For the discriminative model run the https://github.com/Kata5/DeepLearning2021/blob/main/DeepLearning2021_Milestone1_2.ipynb
For the generative model run the https://github.com/Kata5/DeepLearning2021/blob/main/DeepLearning2021Milestone03.ipynb
Please find the results of VAE parameter optimalization in https://github.com/Kata5/DeepLearning2021/tree/main/VAE_results folder.
Latents were discovered by hand and the best latents were achieved at https://github.com/Kata5/DeepLearning2021/blob/main/VAE_results/vae_best.pt (Which is uploaded to Google drive so as to be able to download it from the ipynb file as well.)

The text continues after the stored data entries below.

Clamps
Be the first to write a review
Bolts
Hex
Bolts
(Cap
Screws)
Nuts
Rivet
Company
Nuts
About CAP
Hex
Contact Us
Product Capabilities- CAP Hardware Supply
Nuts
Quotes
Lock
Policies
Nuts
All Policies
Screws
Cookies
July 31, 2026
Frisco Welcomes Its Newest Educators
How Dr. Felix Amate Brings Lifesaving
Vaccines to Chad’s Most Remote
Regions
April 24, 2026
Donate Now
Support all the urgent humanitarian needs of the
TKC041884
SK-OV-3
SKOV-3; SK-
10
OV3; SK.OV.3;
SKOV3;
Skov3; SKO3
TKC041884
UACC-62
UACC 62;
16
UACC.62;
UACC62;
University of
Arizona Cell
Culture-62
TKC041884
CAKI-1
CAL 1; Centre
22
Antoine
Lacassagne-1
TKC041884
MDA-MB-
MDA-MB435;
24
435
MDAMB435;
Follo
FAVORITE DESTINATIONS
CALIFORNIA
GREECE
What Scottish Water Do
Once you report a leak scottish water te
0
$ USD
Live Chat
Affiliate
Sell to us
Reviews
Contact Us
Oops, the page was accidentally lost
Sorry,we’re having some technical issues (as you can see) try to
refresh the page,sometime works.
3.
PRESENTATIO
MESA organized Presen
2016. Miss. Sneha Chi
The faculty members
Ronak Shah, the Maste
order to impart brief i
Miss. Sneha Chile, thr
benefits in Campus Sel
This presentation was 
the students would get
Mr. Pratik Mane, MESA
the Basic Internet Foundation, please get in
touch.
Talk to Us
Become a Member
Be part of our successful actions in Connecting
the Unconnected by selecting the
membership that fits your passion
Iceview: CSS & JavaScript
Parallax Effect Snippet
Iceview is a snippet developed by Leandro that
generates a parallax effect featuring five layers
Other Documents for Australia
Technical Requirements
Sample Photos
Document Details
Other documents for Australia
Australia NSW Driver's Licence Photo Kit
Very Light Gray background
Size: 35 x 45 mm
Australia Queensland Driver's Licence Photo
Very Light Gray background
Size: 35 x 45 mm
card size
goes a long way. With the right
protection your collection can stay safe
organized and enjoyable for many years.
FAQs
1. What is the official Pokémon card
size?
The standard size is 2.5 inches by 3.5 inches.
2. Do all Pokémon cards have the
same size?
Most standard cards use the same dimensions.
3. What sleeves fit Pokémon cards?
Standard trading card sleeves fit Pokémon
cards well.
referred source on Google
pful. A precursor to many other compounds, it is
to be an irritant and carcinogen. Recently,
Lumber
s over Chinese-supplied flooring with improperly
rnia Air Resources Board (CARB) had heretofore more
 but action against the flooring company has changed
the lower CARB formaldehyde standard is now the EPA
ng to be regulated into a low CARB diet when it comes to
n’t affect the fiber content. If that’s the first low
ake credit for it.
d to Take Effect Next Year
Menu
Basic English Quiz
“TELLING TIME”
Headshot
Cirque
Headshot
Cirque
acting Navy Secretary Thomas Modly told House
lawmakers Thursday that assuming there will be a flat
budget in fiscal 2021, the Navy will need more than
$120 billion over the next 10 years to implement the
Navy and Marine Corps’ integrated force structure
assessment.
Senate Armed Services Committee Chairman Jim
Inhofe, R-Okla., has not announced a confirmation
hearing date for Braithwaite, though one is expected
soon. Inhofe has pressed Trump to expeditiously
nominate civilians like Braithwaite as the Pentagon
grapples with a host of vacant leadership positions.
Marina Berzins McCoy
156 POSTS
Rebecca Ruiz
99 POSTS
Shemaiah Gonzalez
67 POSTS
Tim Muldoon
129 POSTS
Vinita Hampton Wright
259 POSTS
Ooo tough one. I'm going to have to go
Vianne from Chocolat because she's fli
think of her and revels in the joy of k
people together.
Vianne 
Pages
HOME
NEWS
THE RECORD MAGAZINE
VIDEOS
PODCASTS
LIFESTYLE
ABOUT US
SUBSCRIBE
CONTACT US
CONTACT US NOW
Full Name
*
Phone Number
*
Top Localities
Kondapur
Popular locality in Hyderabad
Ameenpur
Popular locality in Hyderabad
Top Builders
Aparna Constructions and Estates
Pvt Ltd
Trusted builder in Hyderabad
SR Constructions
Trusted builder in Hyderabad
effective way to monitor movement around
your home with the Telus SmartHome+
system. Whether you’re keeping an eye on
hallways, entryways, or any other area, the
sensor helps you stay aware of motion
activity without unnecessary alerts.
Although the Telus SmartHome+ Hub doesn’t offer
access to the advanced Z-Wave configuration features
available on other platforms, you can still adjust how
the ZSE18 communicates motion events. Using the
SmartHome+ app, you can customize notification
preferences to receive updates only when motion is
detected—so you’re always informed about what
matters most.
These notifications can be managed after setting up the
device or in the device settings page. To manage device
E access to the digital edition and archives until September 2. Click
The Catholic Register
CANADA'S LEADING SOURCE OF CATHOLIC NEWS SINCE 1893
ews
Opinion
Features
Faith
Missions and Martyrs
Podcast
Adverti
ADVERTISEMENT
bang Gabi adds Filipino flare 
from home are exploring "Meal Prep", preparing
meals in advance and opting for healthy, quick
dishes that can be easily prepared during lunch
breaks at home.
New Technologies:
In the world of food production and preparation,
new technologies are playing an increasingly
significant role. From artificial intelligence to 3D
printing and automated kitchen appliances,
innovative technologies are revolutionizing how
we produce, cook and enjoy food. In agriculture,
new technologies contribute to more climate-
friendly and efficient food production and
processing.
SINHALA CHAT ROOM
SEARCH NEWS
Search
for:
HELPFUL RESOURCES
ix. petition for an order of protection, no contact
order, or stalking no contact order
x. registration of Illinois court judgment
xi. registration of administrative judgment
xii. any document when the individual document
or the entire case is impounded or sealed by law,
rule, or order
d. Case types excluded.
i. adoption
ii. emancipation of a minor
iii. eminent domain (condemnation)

In the first milestone we prepared a balanced training / test / validation dataset for the later classificaton task with a splitting function of the database. Some basic data discovery was also performed.
In this milestone
- we built a discriminative model for learning the labels of the database - DeepLearning2021_Milestone1_2.ipynb
- a deep generative model (i.e. a variational autencoder) was trained to learn the features of the faces - DeepLearning2021Milestone02.ipynb (due to hardware error the version on the deadline became corrupted; but having a check on the version before can prove that the model was working before the deadline as well)
The discriminatve model used transfer learning based on an Inception v3 model pretrained on imagenet and the last layers were trained on the database with an early stopping callback. With the first naive model a pecision of 90% was reached. (for more details see the documentation later)
A deep generative model i.e. a variational autoencoder was built to learn the features of the faces. To discover the meaning of the latents a latent traversal was implemented with an The latent space of the variational autoencoder consisted of 64 dimension and some of them coded interpretable features of the faces. I.e.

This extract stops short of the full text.